Taking a broader examiniation of the spread of AUQ across stores we can clearly identify that some stores are heavier in adjustments:

# Boxplot of AUQ per store
fig.store <- kroger %>%
ggplot(aes(x = Store #, y = Adjustment Unit Quantity)) +
ggtitle("Boxplot of AUQ by Store")

fig.store.boxplot <- fig.store +
geom_boxplot()

fig.store.boxplot +
theme(axis.text.x = element_text(angle = 90, vjust = 0.5))

By focusing on which stores have AUQ’s beyond a threshold of units in either direction we could narrow down some forecasting adjustments.
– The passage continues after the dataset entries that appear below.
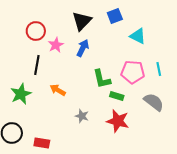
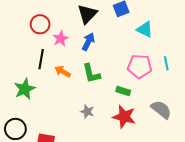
green L-shape: (102, 79) -> (91, 74), moved
orange arrow: (58, 90) -> (63, 71), moved
gray semicircle: (154, 102) -> (161, 109), moved

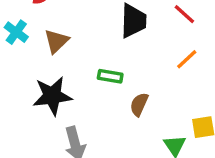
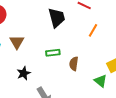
black star: (52, 96) -> (24, 73), size x0.6

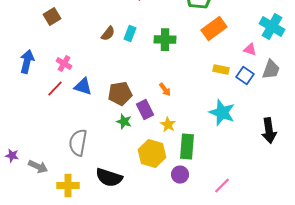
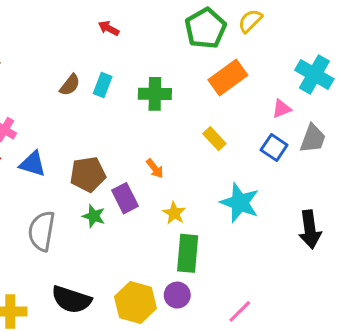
pink triangle: (250, 50) -> (282, 109), turned -40
yellow rectangle: (221, 70) -> (214, 139), moved, turned 35
yellow star: (168, 125) -> (174, 213), moved
gray semicircle: (78, 143) -> (42, 231), moved
yellow hexagon: (152, 154) -> (135, 303), moved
Taking a progessively closer examination of the distribution of adjustments around zero we can identify if any stores lean in a particular direction:

fig.store.boxplot + coord_cartesian(ylim = c(-5000, 5000)) +
theme(axis.text.x = element_text(angle = 90, vjust = 0.5)) +
ggtitle("Boxplot of AUQ by Store")

# Boxplot of AUQ per store - zoomed in
fig.store.boxplot + coord_cartesian(ylim = c(-10, 10)) +
theme(axis.text.x = element_text(angle = 90, vjust = 0.5)) +
scale_y_continuous(breaks = seq(-10,10,1)) + ggtitle("Boxplot of AUQ by Store")`

# Actionable Insights

1.) Current forecasts keep 90% of inventory within $$\pm5$$ of expected demand, and 99% of inventory within $$\pm30$$ of expected demand.

2.) Four identifiable goods that had extreme adjustments and in need of modificaitons for future predictions.

3.) Tomatoes and Melons are in excess demand, whereas Tropical Fruit has fallen in demand.

4.) Five identified stores in need of more large-scale, yet minor, adjustments towards inventory to maintain the middle 50% of inventory being within $$\pm1$$ AUQ.